Digital Twin-Enabled Predictive Maintenance for Textile and Mechanical Systems

The increasing digital transformation of industrial manufacturing has intensified the demand for intelligent maintenance strategies capable of minimizing downtime and improving operational reliability. Traditional preventive maintenance approaches, which rely on fixed schedules, often fail to capture real-time equipment health and degradation patterns, particularly in complex textile and mechanical systems. Predictive maintenance addresses this limitation by leveraging operational data to anticipate failures before they occur. In parallel, digital twin technology virtual representations of physical assets continuously synchronized with real-time sensor data has emerged as a powerful tool for enhancing monitoring, analysis, and decision-making. This paper presents a Digital Twin Enabled Predictive Maintenance framework specifically designed for textile and mechanical manufacturing systems. The proposed framework integrates Industrial IoT-based data acquisition, digital twin modeling, and machine learning-driven fault prediction to enable continuous condition monitoring and proactive maintenance planning.
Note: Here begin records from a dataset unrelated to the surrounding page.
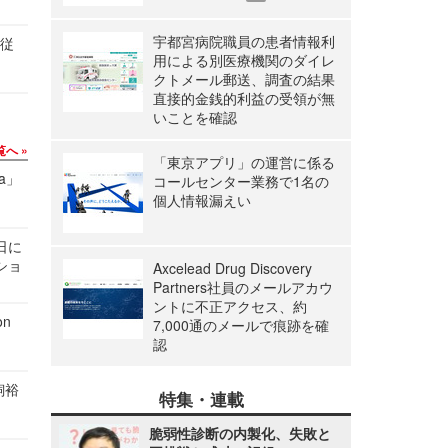
宇都宮病院職員の患者情報利
の従
用による別医療機関のダイレ
クトメール郵送、調査の結果
直接的金銭的利益の受領が無
いことを確認
覧へ
「東京アプリ」の運営に係る
a」
コールセンター業務で1名の
個人情報漏えい
1日に
ショ
Axcelead Drug Discovery
Partners社員のメールアカウ
ントに不正アクセス、約
n
7,000通のメールで痕跡を確
認
飼裕
特集・連載
脆弱性診断の内製化、失敗と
By comparing real-time operational data with virtual system behavior, the framework detects early-stage faults, predicts remaining useful life, and optimizes maintenance schedules. Experimental and simulation-based evaluations demonstrate that the proposed approach significantly improves fault detection accuracy, enhances system availability, and reduces maintenance costs when compared with conventional preventive and standalone predictive maintenance methods. The results confirm the effectiveness of digital twins as a key enabler for reliable, cost-efficient, and intelligent maintenance in next-generation smart manufacturing environments.